> Given records
*** Begin section ***
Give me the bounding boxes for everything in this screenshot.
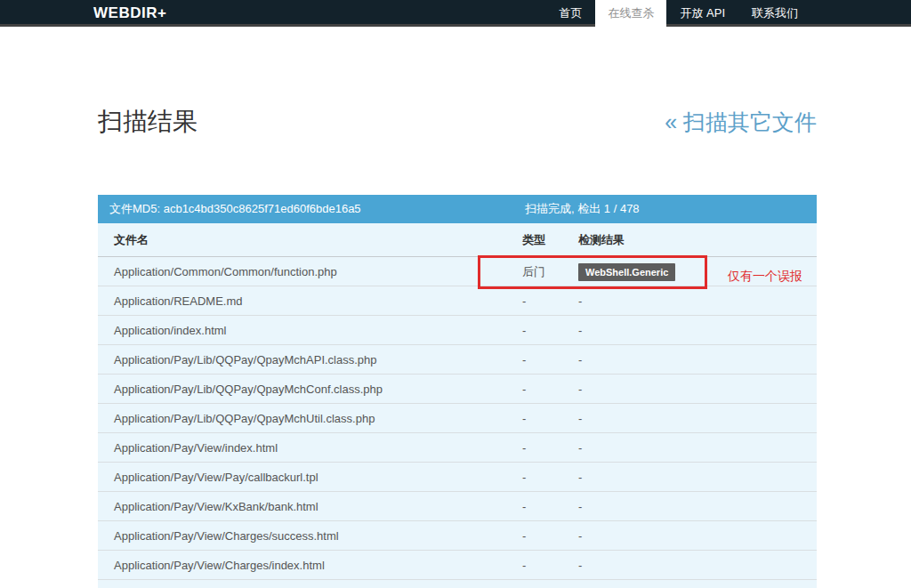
cell-file: Application/Pay/View/Charges/success.htm…: [114, 521, 339, 551]
nav-item-contact-us[interactable]: 联系我们: [738, 0, 811, 29]
cell-type: -: [522, 316, 526, 345]
table-row: Application/Pay/View/Pay/callbackurl.tpl…: [98, 463, 817, 492]
cell-result: -: [578, 492, 582, 521]
top-navbar: WEBDIR+ 首页 在线查杀 开放 API 联系我们: [0, 0, 911, 27]
cell-result: -: [578, 433, 582, 463]
cell-file: Application/index.html: [114, 316, 226, 345]
cell-type: -: [522, 286, 526, 316]
annotation-note: 仅有一个误报: [728, 269, 802, 285]
scan-summary-bar: 文件MD5: acb1c4bd350c8625f71ed60f6bde16a5 …: [98, 195, 817, 223]
table-row: Application/Pay/View/KxBank/bank.html - …: [98, 492, 817, 521]
table-body: Application/Common/Common/function.php 后…: [98, 257, 817, 580]
cell-result: -: [578, 286, 582, 316]
cell-result: -: [578, 463, 582, 492]
table-body-wrap: 文件名 类型 检测结果 Application/Common/Common/fu…: [98, 223, 817, 588]
cell-type: -: [522, 492, 526, 521]
cell-result: -: [578, 375, 582, 404]
cell-type: -: [522, 404, 526, 433]
table-row: Application/README.md - -: [98, 286, 817, 316]
cell-file: Application/README.md: [114, 286, 243, 316]
nav-item-home[interactable]: 首页: [545, 0, 595, 29]
cell-result: -: [578, 521, 582, 551]
cell-file: Application/Pay/View/Pay/callbackurl.tpl: [114, 463, 318, 492]
cell-file: Application/Pay/Lib/QQPay/QpayMchConf.cl…: [114, 375, 383, 404]
cell-file: Application/Pay/View/KxBank/bank.html: [114, 492, 318, 521]
cell-file: Application/Pay/Lib/QQPay/QpayMchAPI.cla…: [114, 345, 377, 375]
nav-item-open-api[interactable]: 开放 API: [666, 0, 738, 29]
cell-type: -: [522, 521, 526, 551]
cell-type: -: [522, 551, 526, 580]
scan-status-text: 扫描完成, 检出 1 / 478: [525, 195, 640, 223]
cell-type: -: [522, 375, 526, 404]
cell-result: -: [578, 345, 582, 375]
cell-result: -: [578, 551, 582, 580]
cell-file: Application/Pay/View/index.html: [114, 433, 278, 463]
cell-file: Application/Pay/Lib/QQPay/QpayMchUtil.cl…: [114, 404, 375, 433]
nav-menu: 首页 在线查杀 开放 API 联系我们: [545, 0, 811, 29]
cell-file: Application/Pay/View/Charges/index.html: [114, 551, 325, 580]
cell-result: -: [578, 316, 582, 345]
table-row: Application/index.html - -: [98, 316, 817, 345]
scan-other-files-link[interactable]: « 扫描其它文件: [665, 108, 817, 137]
cell-type: 后门: [522, 257, 545, 286]
table-row: Application/Common/Common/function.php 后…: [98, 257, 817, 286]
cell-file: Application/Common/Common/function.php: [114, 257, 337, 286]
column-header-type: 类型: [522, 223, 545, 257]
brand-logo[interactable]: WEBDIR+: [93, 0, 166, 27]
file-md5-text: 文件MD5: acb1c4bd350c8625f71ed60f6bde16a5: [109, 195, 361, 223]
column-header-result: 检测结果: [578, 223, 625, 257]
table-row: Application/Pay/Lib/QQPay/QpayMchUtil.cl…: [98, 404, 817, 433]
table-header-row: 文件名 类型 检测结果: [98, 223, 817, 257]
scan-result-table: 文件MD5: acb1c4bd350c8625f71ed60f6bde16a5 …: [98, 195, 817, 588]
table-row: Application/Pay/Lib/QQPay/QpayMchAPI.cla…: [98, 345, 817, 375]
table-row: Application/Pay/View/index.html - -: [98, 433, 817, 463]
table-row: Application/Pay/Lib/QQPay/QpayMchConf.cl…: [98, 375, 817, 404]
cell-result: -: [578, 404, 582, 433]
column-header-filename: 文件名: [114, 223, 149, 257]
cell-type: -: [522, 463, 526, 492]
nav-item-online-scan[interactable]: 在线查杀: [595, 0, 666, 29]
cell-type: -: [522, 345, 526, 375]
table-row: Application/Pay/View/Charges/success.htm…: [98, 521, 817, 551]
cell-result: WebShell.Generic: [578, 263, 675, 281]
page-title: 扫描结果: [98, 105, 198, 139]
cell-type: -: [522, 433, 526, 463]
heading-row: 扫描结果 « 扫描其它文件: [98, 105, 817, 139]
table-row: Application/Pay/View/Charges/index.html …: [98, 551, 817, 580]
*** End section ***
> About this task
If a record holds a picture, leave the picture out and transcribe everything else exactly.

> Answer space
Give me the bounding boxes for everything in this screenshot.
cell-file: Application/Pay/View/Charges/success.htm…: [114, 521, 339, 551]
nav-item-contact-us[interactable]: 联系我们: [738, 0, 811, 29]
cell-type: -: [522, 316, 526, 345]
table-row: Application/Pay/View/Pay/callbackurl.tpl…: [98, 463, 817, 492]
cell-result: -: [578, 492, 582, 521]
top-navbar: WEBDIR+ 首页 在线查杀 开放 API 联系我们: [0, 0, 911, 27]
cell-result: -: [578, 433, 582, 463]
cell-file: Application/index.html: [114, 316, 226, 345]
cell-type: -: [522, 286, 526, 316]
annotation-note: 仅有一个误报: [728, 269, 802, 285]
scan-summary-bar: 文件MD5: acb1c4bd350c8625f71ed60f6bde16a5 …: [98, 195, 817, 223]
table-row: Application/Pay/View/KxBank/bank.html - …: [98, 492, 817, 521]
table-body: Application/Common/Common/function.php 后…: [98, 257, 817, 580]
cell-result: -: [578, 286, 582, 316]
cell-result: -: [578, 463, 582, 492]
table-body-wrap: 文件名 类型 检测结果 Application/Common/Common/fu…: [98, 223, 817, 588]
cell-type: -: [522, 492, 526, 521]
cell-result: -: [578, 375, 582, 404]
cell-type: -: [522, 404, 526, 433]
table-row: Application/README.md - -: [98, 286, 817, 316]
cell-file: Application/README.md: [114, 286, 243, 316]
nav-item-home[interactable]: 首页: [545, 0, 595, 29]
cell-result: -: [578, 521, 582, 551]
cell-file: Application/Pay/View/Pay/callbackurl.tpl: [114, 463, 318, 492]
cell-file: Application/Pay/Lib/QQPay/QpayMchConf.cl…: [114, 375, 383, 404]
cell-file: Application/Pay/View/KxBank/bank.html: [114, 492, 318, 521]
cell-file: Application/Pay/Lib/QQPay/QpayMchAPI.cla…: [114, 345, 377, 375]
nav-item-open-api[interactable]: 开放 API: [666, 0, 738, 29]
cell-type: -: [522, 521, 526, 551]
cell-type: -: [522, 551, 526, 580]
scan-status-text: 扫描完成, 检出 1 / 478: [525, 195, 640, 223]
cell-type: -: [522, 375, 526, 404]
cell-result: -: [578, 345, 582, 375]
cell-result: -: [578, 551, 582, 580]
cell-file: Application/Pay/View/index.html: [114, 433, 278, 463]
cell-file: Application/Pay/Lib/QQPay/QpayMchUtil.cl…: [114, 404, 375, 433]
nav-menu: 首页 在线查杀 开放 API 联系我们: [545, 0, 811, 29]
cell-file: Application/Pay/View/Charges/index.html: [114, 551, 325, 580]
cell-result: -: [578, 316, 582, 345]
table-row: Application/index.html - -: [98, 316, 817, 345]
scan-other-files-link[interactable]: « 扫描其它文件: [665, 108, 817, 137]
cell-type: 后门: [522, 257, 545, 286]
table-row: Application/Common/Common/function.php 后…: [98, 257, 817, 286]
cell-file: Application/Common/Common/function.php: [114, 257, 337, 286]
column-header-type: 类型: [522, 223, 545, 257]
brand-logo[interactable]: WEBDIR+: [93, 0, 166, 27]
file-md5-text: 文件MD5: acb1c4bd350c8625f71ed60f6bde16a5: [109, 195, 361, 223]
column-header-result: 检测结果: [578, 223, 625, 257]
table-row: Application/Pay/Lib/QQPay/QpayMchUtil.cl…: [98, 404, 817, 433]
table-header-row: 文件名 类型 检测结果: [98, 223, 817, 257]
scan-result-table: 文件MD5: acb1c4bd350c8625f71ed60f6bde16a5 …: [98, 195, 817, 588]
table-row: Application/Pay/Lib/QQPay/QpayMchAPI.cla…: [98, 345, 817, 375]
table-row: Application/Pay/View/index.html - -: [98, 433, 817, 463]
table-row: Application/Pay/Lib/QQPay/QpayMchConf.cl…: [98, 375, 817, 404]
cell-result: -: [578, 404, 582, 433]
column-header-filename: 文件名: [114, 223, 149, 257]
cell-type: -: [522, 463, 526, 492]
nav-item-online-scan[interactable]: 在线查杀: [595, 0, 666, 29]
cell-type: -: [522, 345, 526, 375]
table-row: Application/Pay/View/Charges/success.htm…: [98, 521, 817, 551]
cell-result: WebShell.Generic: [578, 263, 675, 281]
page-title: 扫描结果: [98, 105, 198, 139]
cell-type: -: [522, 433, 526, 463]
heading-row: 扫描结果 « 扫描其它文件: [98, 105, 817, 139]
table-row: Application/Pay/View/Charges/index.html …: [98, 551, 817, 580]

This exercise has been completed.